Municipalities are vulnerable to cyberattacks with devastating consequences, but they lack key information to evaluate their own risk and compare their security posture to peers. Using data from 83 municipalities collected via a cryptographically secure computation platform about their security posture, incidents, security control failures, and losses, we build data-driven cyber risk models and cyber security benchmarks for municipalities. We produce benchmarks of the security posture in a sector, the frequency of cyber incidents, forecasted annual losses for organizations based on their defensive posture, and a weighting of cyber controls based on their individual failure rates and associated losses. Combined, these four items can help guide cyber policymaking by quantifying the cyber risk in a sector, identifying gaps that need to be addressed, prioritizing policy interventions, and tracking progress of those interventions over time. In the case of the municipalities, these newly derived risk measures highlight the need for continuous measured improvement of cybersecurity readiness, show clear areas of weakness and strength, and provide governments with some early targets for policy focus such as security education, incident response, and focusing efforts first on municipalities at the lowest security levels that have the highest risk reduction per security dollar invested.

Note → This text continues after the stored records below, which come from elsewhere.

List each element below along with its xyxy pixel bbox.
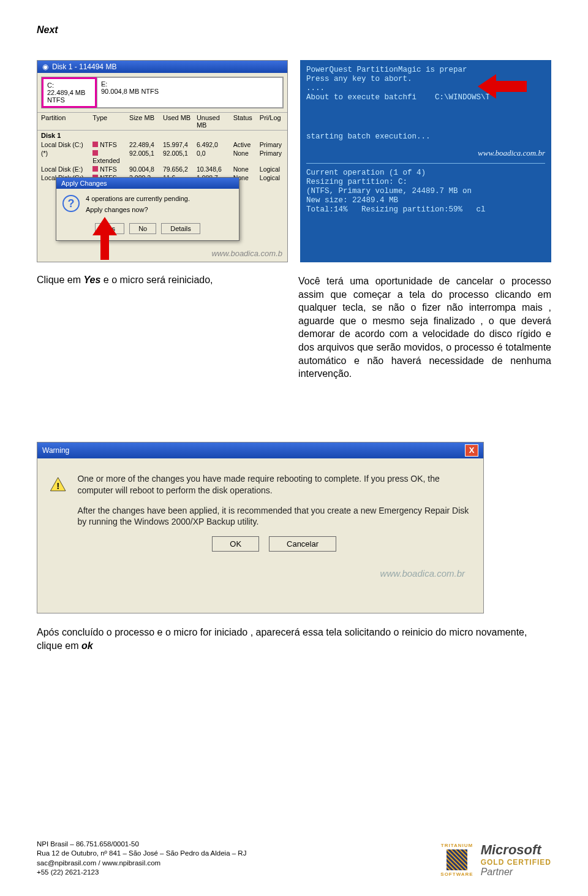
partition-c: C: 22.489,4 MB NTFS [42, 77, 97, 108]
svg-marker-0 [92, 217, 117, 260]
boot-line: New size: 22489.4 MB [306, 196, 545, 205]
boot-line: Total:14% Resizing partition:59% cl [306, 205, 545, 214]
screenshot-row: ◉ Disk 1 - 114494 MB C: 22.489,4 MB NTFS… [37, 60, 551, 262]
col-prilog: Pri/Log [260, 114, 284, 129]
red-arrow-icon [89, 217, 120, 260]
watermark: www.boadica.com.br [306, 148, 545, 158]
table-cell: 22.489,4 [129, 141, 159, 148]
table-cell: 92.005,1 [129, 150, 159, 164]
footer-l4: +55 (22) 2621-2123 [37, 868, 246, 878]
svg-marker-1 [478, 74, 527, 99]
apply-changes-dialog: Apply Changes ? 4 operations are current… [56, 177, 239, 241]
caption-row: Clique em Yes e o micro será reiniciado,… [37, 275, 551, 381]
col-used: Used MB [163, 114, 193, 129]
window-titlebar: ◉ Disk 1 - 114494 MB [37, 61, 287, 73]
table-cell: Local Disk (C:) [41, 141, 89, 148]
no-button[interactable]: No [129, 223, 156, 234]
right-caption: Você terá uma oportunidade de cancelar o… [298, 275, 551, 381]
table-cell: 10.348,6 [197, 165, 230, 173]
partition-rows: Local Disk (C:)NTFS22.489,415.997,46.492… [37, 140, 287, 182]
caption-em: Yes [83, 275, 100, 285]
software-label: SOFTWARE [440, 871, 473, 877]
page-header-next: Next [37, 25, 551, 36]
warning-buttons: OK Cancelar [77, 536, 471, 552]
table-cell: 15.997,4 [163, 141, 193, 148]
dialog-buttons: Yes No Details [56, 219, 239, 240]
disk-icon: ◉ [42, 63, 48, 71]
table-cell: Extended [92, 150, 126, 164]
divider [306, 163, 545, 164]
tritanium-logo: TRITANIUM SOFTWARE [440, 843, 473, 877]
table-cell: Active [233, 141, 256, 148]
footer-logos: TRITANIUM SOFTWARE Microsoft GOLD CERTIF… [440, 842, 551, 878]
left-caption: Clique em Yes e o micro será reiniciado, [37, 275, 284, 286]
microsoft-partner-logo: Microsoft GOLD CERTIFIED Partner [481, 842, 551, 878]
col-unused: Unused MB [197, 114, 230, 129]
question-icon: ? [62, 195, 80, 212]
warning-title: Warning [42, 446, 69, 455]
dialog-text: 4 operations are currently pending. Appl… [86, 195, 190, 213]
partition-table-header: Partition Type Size MB Used MB Unused MB… [37, 112, 287, 131]
cancel-button[interactable]: Cancelar [269, 536, 336, 552]
after-pre: Após concluído o processo e o micro for … [37, 627, 527, 651]
after-em: ok [81, 640, 93, 651]
red-arrow-icon [478, 71, 527, 102]
warning-icon: ! [50, 473, 66, 495]
svg-text:!: ! [56, 480, 59, 490]
partition-bar: C: 22.489,4 MB NTFS E: 90.004,8 MB NTFS [41, 77, 284, 108]
dialog-line1: 4 operations are currently pending. [86, 195, 190, 202]
footer-address: NPI Brasil – 86.751.658/0001-50 Rua 12 d… [37, 840, 246, 878]
caption-post: e o micro será reiniciado, [100, 275, 213, 285]
table-cell: Primary [260, 141, 284, 148]
table-cell: 90.004,8 [129, 165, 159, 173]
after-paragraph: Após concluído o processo e o micro for … [37, 626, 545, 653]
boot-line: Resizing partition: C: [306, 178, 545, 186]
table-cell: Primary [260, 150, 284, 164]
boot-line: starting batch execution... [306, 132, 545, 141]
col-size: Size MB [129, 114, 159, 129]
close-icon[interactable]: X [465, 444, 478, 457]
table-cell: Logical [260, 165, 284, 173]
partner-label: Partner [481, 867, 551, 878]
table-cell: 92.005,1 [163, 150, 193, 164]
dialog-titlebar: Apply Changes [56, 178, 239, 189]
window-title: Disk 1 - 114494 MB [52, 63, 116, 71]
table-cell: Local Disk (E:) [41, 165, 89, 173]
watermark: www.boadica.com.br [380, 568, 465, 579]
table-cell: None [233, 150, 256, 164]
warning-dialog: Warning X ! One or more of the changes y… [37, 442, 484, 613]
dialog-line2: Apply changes now? [86, 206, 190, 213]
gold-certified-label: GOLD CERTIFIED [481, 858, 551, 867]
boot-screen: PowerQuest PartitionMagic is prepar Pres… [300, 60, 551, 262]
col-type: Type [92, 114, 126, 129]
watermark: www.boadica.com.b [211, 249, 282, 258]
table-cell: 0,0 [197, 150, 230, 164]
disk-group: Disk 1 [37, 131, 287, 140]
details-button[interactable]: Details [161, 223, 200, 234]
table-cell: (*) [41, 150, 89, 164]
table-cell: None [233, 165, 256, 173]
ok-button[interactable]: OK [212, 536, 259, 552]
caption-pre: Clique em [37, 275, 83, 285]
table-cell: Logical [260, 174, 284, 181]
table-cell: NTFS [92, 165, 126, 173]
page-footer: NPI Brasil – 86.751.658/0001-50 Rua 12 d… [37, 840, 551, 878]
footer-l3: sac@npibrasil.com / www.npibrasil.com [37, 859, 246, 868]
partitionmagic-window: ◉ Disk 1 - 114494 MB C: 22.489,4 MB NTFS… [37, 60, 288, 262]
microsoft-wordmark: Microsoft [481, 842, 551, 858]
warning-p1: One or more of the changes you have made… [77, 473, 471, 496]
warning-text: One or more of the changes you have made… [77, 473, 471, 552]
footer-l1: NPI Brasil – 86.751.658/0001-50 [37, 840, 246, 849]
partition-e: E: 90.004,8 MB NTFS [97, 77, 283, 108]
boot-line: Current operation (1 of 4) [306, 169, 545, 177]
warning-p2: After the changes have been applied, it … [77, 505, 471, 528]
tritanium-icon [447, 849, 467, 870]
col-status: Status [233, 114, 256, 129]
footer-l2: Rua 12 de Outubro, nº 841 – São José – S… [37, 849, 246, 859]
table-cell: NTFS [92, 141, 126, 148]
boot-line: (NTFS, Primary volume, 24489.7 MB on [306, 187, 545, 196]
warning-titlebar: Warning X [37, 442, 483, 458]
col-partition: Partition [41, 114, 89, 129]
table-cell: 79.656,2 [163, 165, 193, 173]
table-cell: 6.492,0 [197, 141, 230, 148]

翻译：市政机构面临具有毁灭性后果的网络攻击威胁，但缺乏评估自身风险及与同行比较安全态势的关键信息。通过采用密码学安全计算平台收集83个市政机构的安全态势、事件、安全控制失效及损失数据，我们构建了面向市政机构的数据驱动型网络风险模型与网络安全基准。我们建立了行业安全态势基准、网络事件发生频率基准、基于防御态势预测的年度损失基准，以及基于个别失效率和相关损失的安全控制权重基准。这四类基准相结合，可通过量化行业网络风险、识别需解决的缺陷、确定政策干预优先级并追踪干预措施随时间推进的成效，帮助指导网络政策制定。以市政机构为例，这些新推导的风险度量指标凸显了持续量化改进网络安全准备状态的必要性，清晰展现了优势与薄弱环节，并为政府提供了早期政策聚焦目标，例如安全教育、事件响应，以及优先将资源投入安全水平最低、每单位安全投入风险降低幅度最大的市政机构。